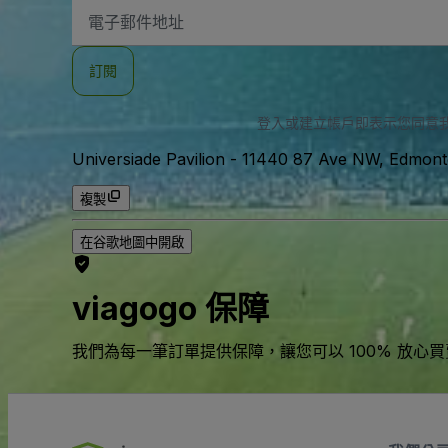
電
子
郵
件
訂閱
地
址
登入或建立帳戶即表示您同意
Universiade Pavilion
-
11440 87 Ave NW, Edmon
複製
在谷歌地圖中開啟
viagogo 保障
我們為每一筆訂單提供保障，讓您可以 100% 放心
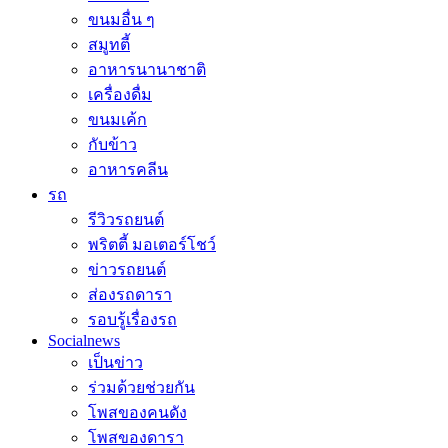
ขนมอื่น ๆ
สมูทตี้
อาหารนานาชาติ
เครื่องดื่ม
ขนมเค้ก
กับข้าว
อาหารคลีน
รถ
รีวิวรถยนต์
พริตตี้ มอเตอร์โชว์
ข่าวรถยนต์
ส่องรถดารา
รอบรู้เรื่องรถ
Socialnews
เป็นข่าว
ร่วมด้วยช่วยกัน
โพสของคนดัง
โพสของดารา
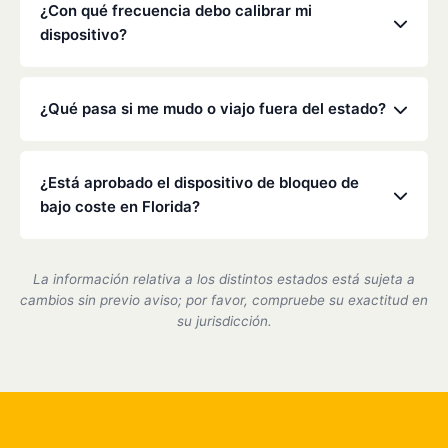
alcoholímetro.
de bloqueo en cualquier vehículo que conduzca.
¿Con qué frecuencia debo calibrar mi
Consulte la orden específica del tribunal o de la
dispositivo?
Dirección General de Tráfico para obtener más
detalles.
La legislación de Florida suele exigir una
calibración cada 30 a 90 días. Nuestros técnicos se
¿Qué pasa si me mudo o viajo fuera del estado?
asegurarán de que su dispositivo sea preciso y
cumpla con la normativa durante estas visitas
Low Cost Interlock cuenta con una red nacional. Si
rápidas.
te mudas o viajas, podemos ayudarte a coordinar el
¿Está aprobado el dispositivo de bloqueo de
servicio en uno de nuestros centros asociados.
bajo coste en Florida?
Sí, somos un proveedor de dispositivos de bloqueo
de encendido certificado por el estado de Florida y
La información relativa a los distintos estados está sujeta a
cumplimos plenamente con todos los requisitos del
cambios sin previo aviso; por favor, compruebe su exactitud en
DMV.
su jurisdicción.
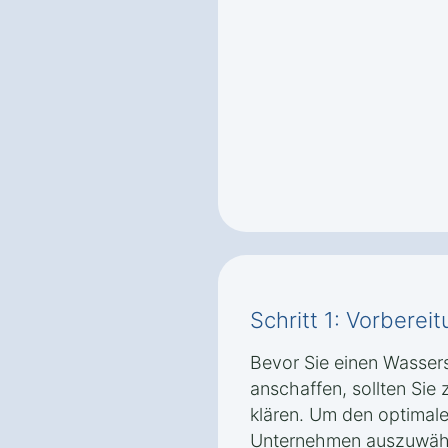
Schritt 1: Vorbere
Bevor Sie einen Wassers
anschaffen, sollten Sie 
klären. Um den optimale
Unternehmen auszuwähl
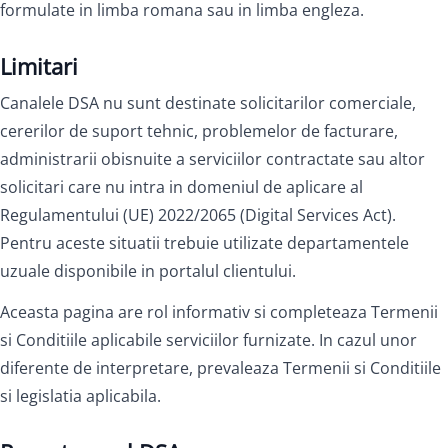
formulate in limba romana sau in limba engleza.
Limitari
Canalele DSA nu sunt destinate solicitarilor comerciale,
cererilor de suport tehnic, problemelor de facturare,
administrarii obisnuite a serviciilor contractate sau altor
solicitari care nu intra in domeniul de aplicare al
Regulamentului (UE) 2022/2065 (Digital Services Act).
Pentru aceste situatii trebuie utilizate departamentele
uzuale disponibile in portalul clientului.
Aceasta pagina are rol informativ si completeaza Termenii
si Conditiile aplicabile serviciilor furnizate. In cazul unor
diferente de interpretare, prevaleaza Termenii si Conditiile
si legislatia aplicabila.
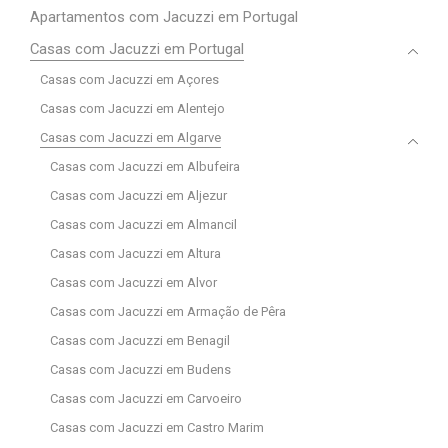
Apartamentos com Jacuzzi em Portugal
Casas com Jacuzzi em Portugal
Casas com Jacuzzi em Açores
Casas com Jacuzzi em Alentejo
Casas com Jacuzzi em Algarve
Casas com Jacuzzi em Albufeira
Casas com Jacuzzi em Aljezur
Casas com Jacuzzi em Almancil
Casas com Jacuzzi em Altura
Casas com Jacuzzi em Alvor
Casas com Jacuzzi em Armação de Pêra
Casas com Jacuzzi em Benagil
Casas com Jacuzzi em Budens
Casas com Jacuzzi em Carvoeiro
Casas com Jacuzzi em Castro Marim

════════════════════

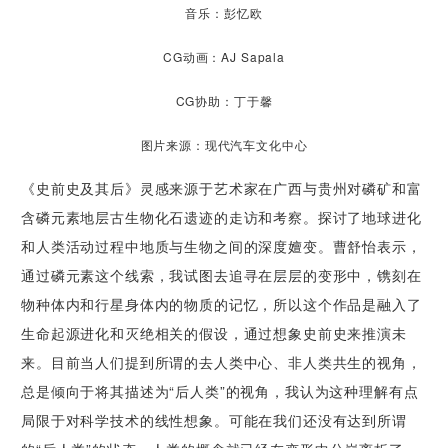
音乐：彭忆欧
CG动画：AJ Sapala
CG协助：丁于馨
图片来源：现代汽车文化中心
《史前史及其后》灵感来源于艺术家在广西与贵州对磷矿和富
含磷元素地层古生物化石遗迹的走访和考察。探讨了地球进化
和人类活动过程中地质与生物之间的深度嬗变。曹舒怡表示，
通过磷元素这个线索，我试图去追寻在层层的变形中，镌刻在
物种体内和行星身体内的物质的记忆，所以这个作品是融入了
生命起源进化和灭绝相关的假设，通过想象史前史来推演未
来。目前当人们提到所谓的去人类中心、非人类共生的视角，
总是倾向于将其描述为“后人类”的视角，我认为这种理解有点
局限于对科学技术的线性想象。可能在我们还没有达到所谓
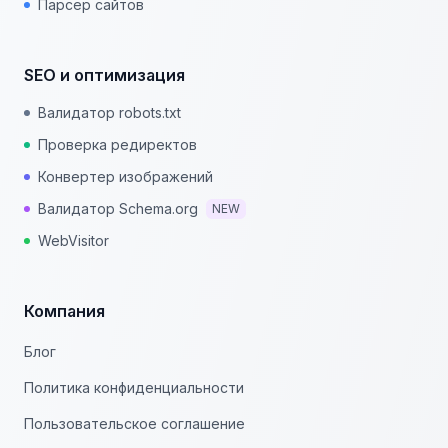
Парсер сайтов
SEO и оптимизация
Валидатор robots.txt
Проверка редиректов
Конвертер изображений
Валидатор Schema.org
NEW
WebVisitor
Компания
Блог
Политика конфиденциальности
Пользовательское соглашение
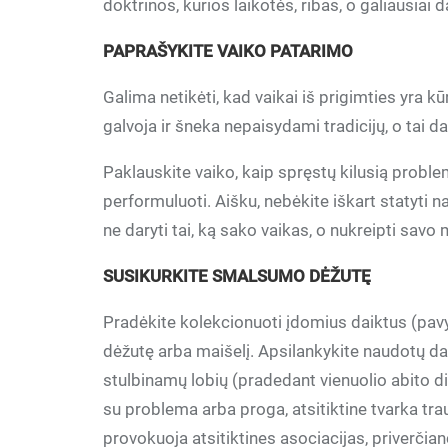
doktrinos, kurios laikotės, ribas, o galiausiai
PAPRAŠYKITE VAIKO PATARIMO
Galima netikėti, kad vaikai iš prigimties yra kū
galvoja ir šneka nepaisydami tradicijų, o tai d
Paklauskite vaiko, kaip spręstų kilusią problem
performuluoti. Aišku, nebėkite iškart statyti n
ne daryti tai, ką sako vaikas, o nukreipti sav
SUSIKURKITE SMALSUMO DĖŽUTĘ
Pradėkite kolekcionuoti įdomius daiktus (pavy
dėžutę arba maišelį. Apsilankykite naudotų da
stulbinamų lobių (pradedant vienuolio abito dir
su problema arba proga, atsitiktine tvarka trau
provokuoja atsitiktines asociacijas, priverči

════════════════════

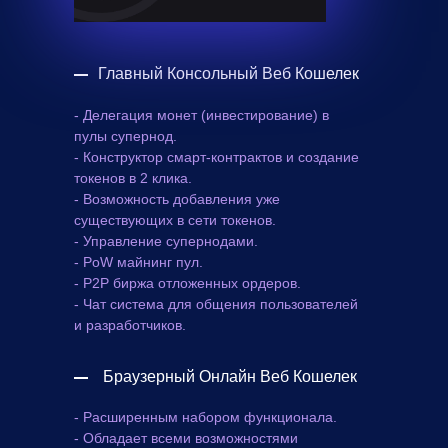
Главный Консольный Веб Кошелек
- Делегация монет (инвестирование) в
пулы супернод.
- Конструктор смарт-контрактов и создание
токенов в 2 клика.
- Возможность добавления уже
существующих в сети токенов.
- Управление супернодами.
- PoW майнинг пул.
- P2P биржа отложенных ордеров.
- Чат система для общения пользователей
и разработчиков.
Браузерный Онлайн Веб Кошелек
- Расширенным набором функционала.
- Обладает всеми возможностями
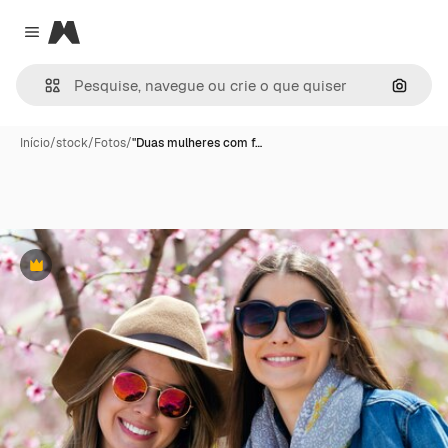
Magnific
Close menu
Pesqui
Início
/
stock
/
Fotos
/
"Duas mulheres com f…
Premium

════════════════════

Task description>
For the material above, give again only the lines starting at the line that contains "formulate in limba" and ending at the line that contains "Casas com Jacuzzi em Castro Marim". Pictures do not belong in the copy.

Result>
formulate in limba romana sau in limba engleza.
Limitari
Canalele DSA nu sunt destinate solicitarilor comerciale,
cererilor de suport tehnic, problemelor de facturare,
administrarii obisnuite a serviciilor contractate sau altor
solicitari care nu intra in domeniul de aplicare al
Regulamentului (UE) 2022/2065 (Digital Services Act).
Pentru aceste situatii trebuie utilizate departamentele
uzuale disponibile in portalul clientului.
Aceasta pagina are rol informativ si completeaza Termenii
si Conditiile aplicabile serviciilor furnizate. In cazul unor
diferente de interpretare, prevaleaza Termenii si Conditiile
si legislatia aplicabila.
Apartamentos com Jacuzzi em Portugal
Casas com Jacuzzi em Portugal
Casas com Jacuzzi em Açores
Casas com Jacuzzi em Alentejo
Casas com Jacuzzi em Algarve
Casas com Jacuzzi em Albufeira
Casas com Jacuzzi em Aljezur
Casas com Jacuzzi em Almancil
Casas com Jacuzzi em Altura
Casas com Jacuzzi em Alvor
Casas com Jacuzzi em Armação de Pêra
Casas com Jacuzzi em Benagil
Casas com Jacuzzi em Budens
Casas com Jacuzzi em Carvoeiro
Casas com Jacuzzi em Castro Marim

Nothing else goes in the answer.